Computational methods can help the humanities by making massive cultural heritage collections more explorable and analyzable. Machine learning and statistical methods provide an opportunity to view collections from alien, defamiliarized perspectives that can call into question the boundaries between established categories. But the converse is also true: the humanities have much to offer machine learning. The use of computational methods within humanities scholarship often tests and expands the affordances of these methods. The complexities and idiosyncrasies of humanities collections can improve our understanding of what models learn and how we might direct what they learn.

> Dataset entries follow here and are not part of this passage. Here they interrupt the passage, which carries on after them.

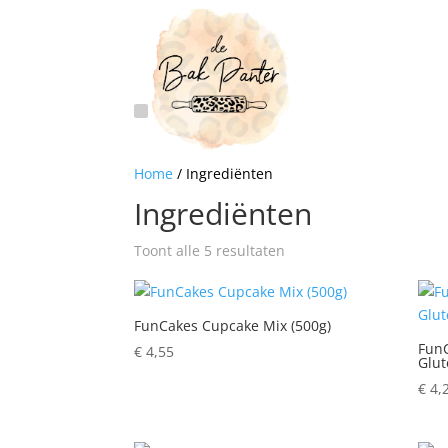
Home
/ Ingrediënten
Ingrediënten
Toont alle 5 resultaten
FunCakes Cupcake Mix (500g)
FunC
€
4,55
Glut
€
4,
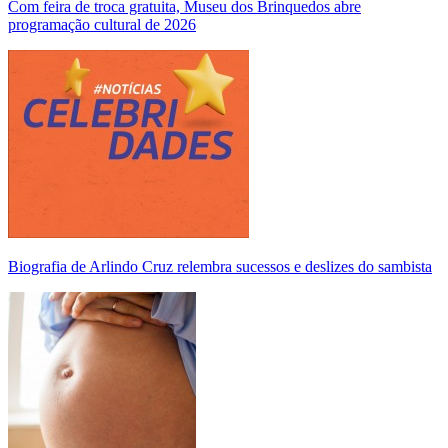
Com feira de troca gratuita, Museu dos Brinquedos abre
programação cultural de 2026
Biografia de Arlindo Cruz relembra sucessos e deslizes do sambista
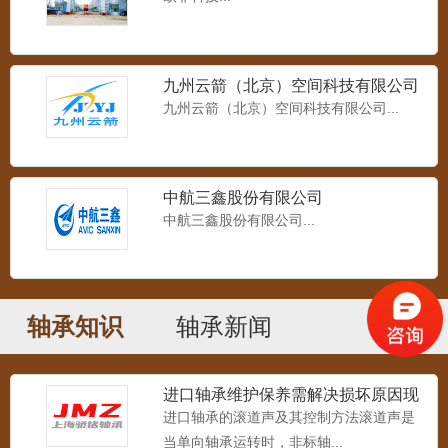
1：T20000型 2：TS20000型双列球面滚
子轴承，...
九州云箭（北京）空间科技有限公司
九州云箭（北京）空间科技有限公司...
高温平面推力轴承
高温平面推力球轴承尺寸和相同型号，任
何国标轴承进行替换，承受...
中航三鑫股份有限公司
中航三鑫股份有限公司...
高温角接触轴承
角接触高温轴承国标尺寸，相同型号任何
国标轴承可进行替换，是高...
轴承知识
轴承新闻
高温圆锥滚子轴承
进口轴承维护保养需解决损坏原因现
高温圆柱滚子轴承尺寸和相同型号，任何
象
进口轴承的滚道声及其控制方法滚道声是
国标轴承进行替换，轴承分...
当单向轴承运转时，非标轴...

In this talk, Laure Thompson will discuss how machine learning and the humanities help each other. She will demonstrate how convolutional neural networks can be used as an exploratory tool to ask “What is Dada?” Then, she will show how science-fiction novels highlight the way topic models tend to learn author- and series-oriented discourses, and how they have inspired a method for directing these models toward more cross-cutting themes. Finally, Thompson will briefly describe how these two lines of work are being combined to enable the study of magical gems, an art-historic category of engraved gemstones from the Greco-Roman world.
Biography:
Laure Thompson is an assistant professor in the College of Information and Computer Sciences at UMass Amherst. This talk will be introduced and facilitated by Lee Spector, visiting professor of computer science at Amherst College.